Project Selection Guidelines

This course is about analyzing problems and designing programs. It is not primarily about programming, at least not programming at the method or class level. What we are looking for in projects therefore are problem domains that are have design interest: They have around two dozen key concepts, and interesting relationships between these concepts.

Suppose you have a choice between two projects, A and B:

Project A - GOOD Choice Project B - POOR Choice
Has many concepts with complex relationships between them, but each resulting class is simple to implement. Has fewer concepts, and classes are difficult to implement due to tricky algorithms and/or fancy graphics.

Project Ideas

Inception Process

Meet as a team, preferably over several days, to perform what probably will be a 3-phase process:

  1. Brainstorm (i.e., uncritically search) for project ideas.
  2. Critically examine each idea to explore its suitability, considering both the desires of the team members and the needs of the course.
  3. Select a few use cases to analyze in depth that are architecturally significant and/or high risk and/or of high impact. This result of this analysis may cause you to return to step 2.

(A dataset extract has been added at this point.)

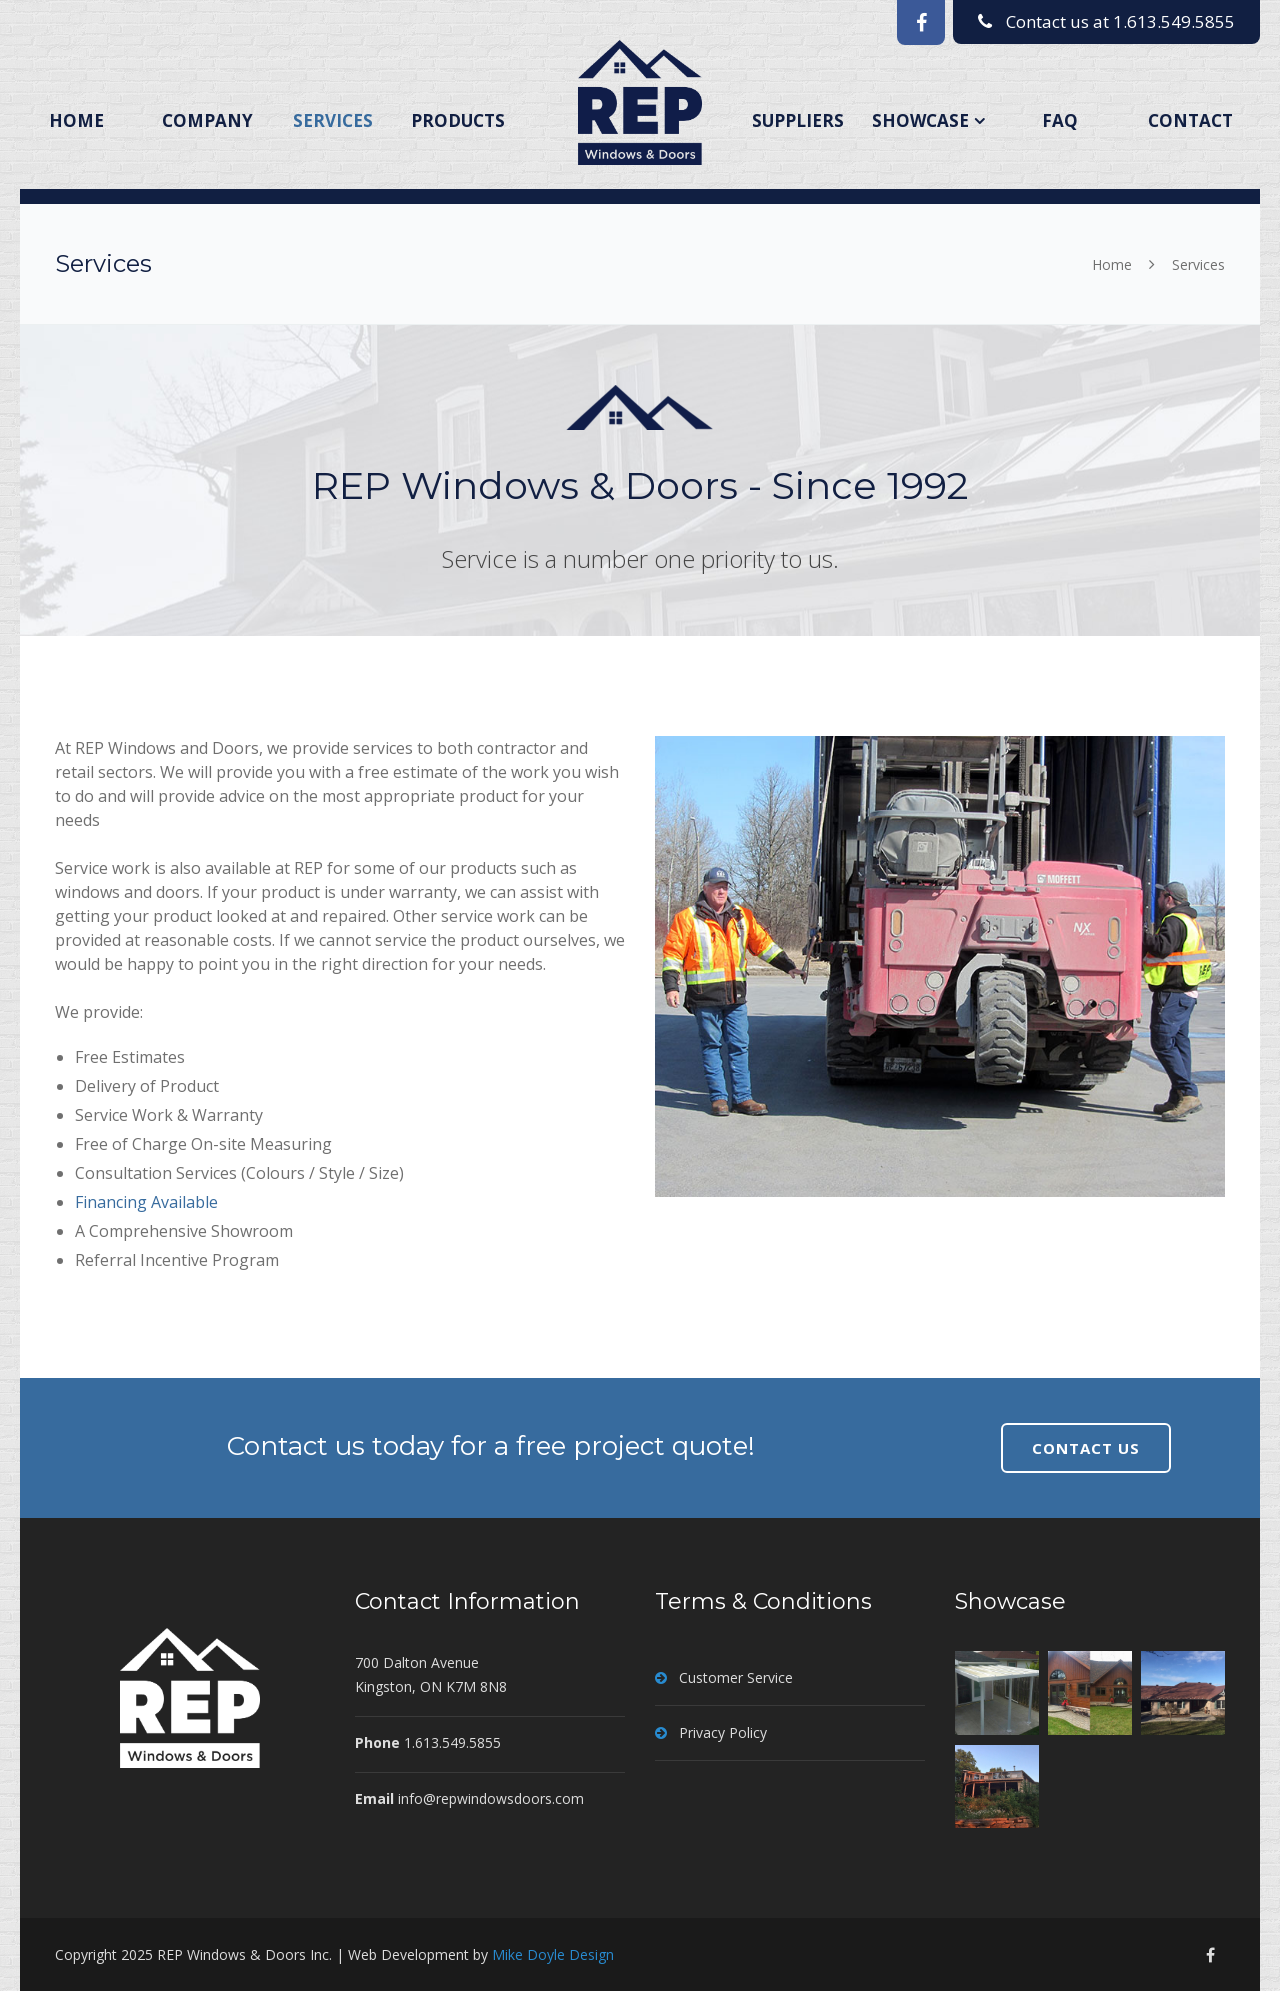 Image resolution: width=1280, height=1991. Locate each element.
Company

The above process is different from a typical project inception, because it is intended to satisfy the constraints imposed by a 10-week course.

Deliverables

One member of each team sends an e-mail whose subject line is "CS 50 project inception" to the instructor. The message should include a url to a web site with the following information:

Project Title

Give a 1-sentence description of your project.

Team

Give full team names & email addresses (display addresses so that crawlers do not harvest them).

Vision & Business Case

Tersely communicating the project's big ideas, it describes high-level goals and constraints, and the business case. See section 7.6 of textbook for an example and section 7.7 of textbook for guidelines.

Use Case Model

The use case model is a set of typical scenarios of using the system. They primarily are for describing the system's functional requirements. During inception, the names of most use cases are identified. Perhaps 10% of the use cases are analyzed in detail. Use a casual style for your use cases: a title followed by a terse informal paragraph or paragraphs that describe various scenarios. See sections 6.1 and 6.2 of the text for examples. Chapter 6 of the textbook gives good guidelines for discovering and writing use cases.

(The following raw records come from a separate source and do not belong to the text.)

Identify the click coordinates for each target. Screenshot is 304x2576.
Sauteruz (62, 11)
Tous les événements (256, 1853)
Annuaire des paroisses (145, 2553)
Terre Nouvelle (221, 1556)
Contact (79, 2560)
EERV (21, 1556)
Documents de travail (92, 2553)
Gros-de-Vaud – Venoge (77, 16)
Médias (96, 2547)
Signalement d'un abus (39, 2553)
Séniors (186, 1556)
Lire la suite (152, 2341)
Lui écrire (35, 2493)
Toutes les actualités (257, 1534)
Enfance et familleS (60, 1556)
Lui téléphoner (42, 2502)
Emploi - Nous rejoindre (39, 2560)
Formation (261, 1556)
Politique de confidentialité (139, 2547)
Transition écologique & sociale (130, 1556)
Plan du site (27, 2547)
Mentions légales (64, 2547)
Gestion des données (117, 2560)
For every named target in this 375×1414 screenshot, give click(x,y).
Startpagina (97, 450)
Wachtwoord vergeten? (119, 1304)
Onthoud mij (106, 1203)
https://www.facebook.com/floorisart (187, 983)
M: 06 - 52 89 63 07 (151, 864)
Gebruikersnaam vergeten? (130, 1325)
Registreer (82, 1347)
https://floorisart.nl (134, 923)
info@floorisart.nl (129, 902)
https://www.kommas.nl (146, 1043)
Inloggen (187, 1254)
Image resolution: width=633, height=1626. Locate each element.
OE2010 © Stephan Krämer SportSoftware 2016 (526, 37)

Supplementary Specification

This contains non-functional aspects of the system (e.g., performance). See example in section 7.4 and 7.5 of textbook.

Glossary

It defines noteworthy terms. See section 7.8 of the text for an example. You do not need to include any data dictionary aspects for the inception.

References

This section is a repository of all references (e.g., other or related work). Definitely include all web references.

Postmortem

This, by definition, is very last thing you do before you turn in your work. During this process, what went well and what did not go well. What would you do differently, if you were to do inception again? What will you do differently for the rest of the project?